Why did you choose the TU Braunschweig?
I chose the TU Braunschweig because of its leading position in aerospace engineering research in Germany. I find it extremely attractive that this University has set sustainable mobility technologies as a mission for the entire Institution and is committed to making a difference in the field. Furthermore, the collaborative synergy among the Aeronautics Research Centre Niedersachsen (NFL), the German Aerospace Center (DLR), and the Cluster of Excellence for Sustainable and Energy Efficient Aviation (SE2A) represents a dynamic ecosystem that perfectly aligns with my research interests. I believe that the network of TU Braunschweig provides the ideal breeding ground to achieve my goals.
What exactly do you research?
My research is focused on finding strategies to replace fossil fuels and contribute to building a more sustainable environment for future generations. In recent years, our planet has been experiencing rapid climate changes marked by a dramatic rise in temperatures and more frequent extreme events such as storms and tornadoes. To tackle this, we need to cut down the greenhouse gas emissions and rapidly switch to cleaner technologies. This is a huge challenge not only for researchers, but I would say, for all inhabitants of this planet!
In my group, we are using high-performance computers to do virtual experiments on sustainable alternatives to fossil fuels.

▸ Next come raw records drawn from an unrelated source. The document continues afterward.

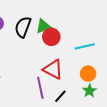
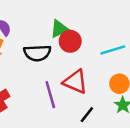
black semicircle: (23, 27) -> (37, 53), moved, turned -110
purple line: (40, 88) -> (50, 95), moved

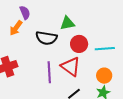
red circle: (70, 41) -> (79, 44), moved

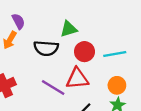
red triangle: (71, 66) -> (77, 79), turned -35
purple line: (49, 72) -> (53, 87), turned -50

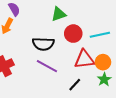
black semicircle: (46, 48) -> (43, 44), moved
red triangle: (77, 79) -> (84, 59), moved

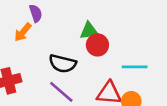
red circle: (73, 34) -> (97, 45), moved

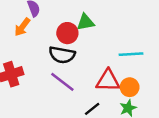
red circle: (97, 45) -> (67, 33), moved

For example, we explore how sustainable kerosene, produced by biomass or renewable energy, and hydrogen can be used for airplanes.
What are the main research areas and projects you will be working on at TU Braunschweig?
I will be focused on two main areas: studying how sustainable fuels burn and developing numerical models of turbulent multiphase reacting flows. I will be part of the Excellence Cluster for Sustainable and Energy Efficient Aviation (SE2A) and collaborating with my previous Institution, the TU Darmstadt, I will continue our work in the CRC/TRR 150 on “Turbulent, chemically reactive, multiphase flows near walls”.
What formed your decision to do research in this area?
The first spark of my passion for combustion research ignited during my master’s thesis in space propulsion. While working on a project involving the ignition of a solid rocket engine, I realized how fascinating was to study combustion physics and its efficient use for propulsion. Following my master’s degree, my journey brought me to Germany for my Ph.D. I studied the turbulent combustion phenomena and developed a new numerical model able to efficiently simulate these processes. The final aim is implementing interventions to make it more sustainable for the planet.
Many aspects of modern life, like industry, heating, and transportation, rely heavily on burning fossil fuels for energy. Aviation, in particular, is one of the hard-to-decarbonize sectors. The research community should be laser-focused on potential solutions that may facilitate a smoother transition from traditional fossil fuels to renewable energy sources. Synthetic fuels and hydrogen show great potential in this regard. However, extensive research and development efforts are needed to make these solutions viable.
What does your daily work routine look like in three key words?
Exploration of new concepts, Commitment, Teaching and mentoring of students and PhD candidates. May I add a fourth? Coffee! Fuel for the mind!